|
|
|
|
|
by avthar
593 days ago
|
|
Hey HN! Post co-author here, excited to share our new open-source PostgreSQL tool that re-imagines vector embeddings as database indexes. It's not literally an index but it functions like one to update embeddings as source data gets added, deleted or changed. Right now the system only supports OpenAI as an embedding provider, but we plan to extend with local and OSS model support soon. Eager to hear your feedback and reactions. If you'd like to leave an issue or better yet a PR, you can do so here [1] [1]: https://github.com/timescale/pgai |
|
One question - in the RAG projects we've done, most of the source data was scattered in various source systems, but wasn't necessarily imported into a single DB or Data Lake. For example, building an internal Q&A tool for a company that has knowledge stored in services like Zendesk, Google Drive, an internal company Wiki, etc.

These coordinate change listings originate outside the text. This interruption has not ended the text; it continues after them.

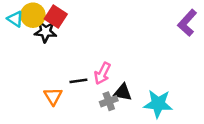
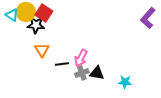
orange triangle: (53, 96) -> (42, 50), moved
gray cross: (109, 101) -> (82, 73), moved
cyan star: (158, 104) -> (125, 82), size x0.6

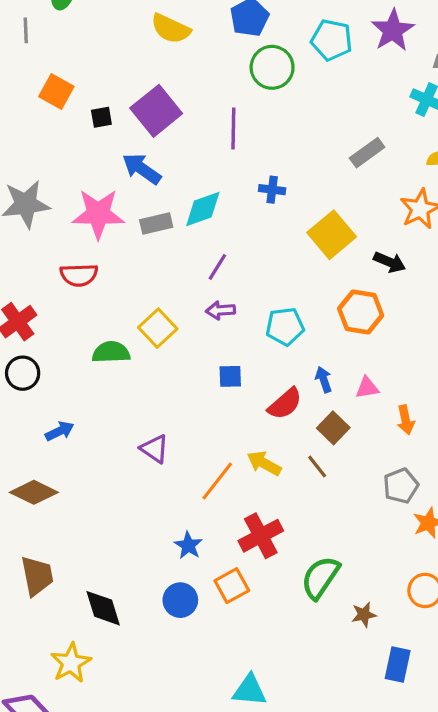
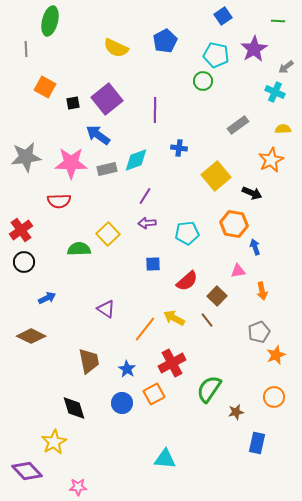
green circle: (272, 67) -> (203, 81), moved, size x0.7
blue arrow: (324, 380) -> (255, 247), moved
brown trapezoid: (37, 576) -> (89, 361), moved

In those cases, it made sense to not import the source documents, or only import metadata about them, and keep the embeddings in a dedicated Vector DB. This seems to me to be a fairly common use case - most enterprises have this kind of data scattered across various systems.
How do you envision this kind of use case working with this tool? I may have missed it, but you mention things like working with images, etc, is your assumption that everyone is storing all of that data in Postgres?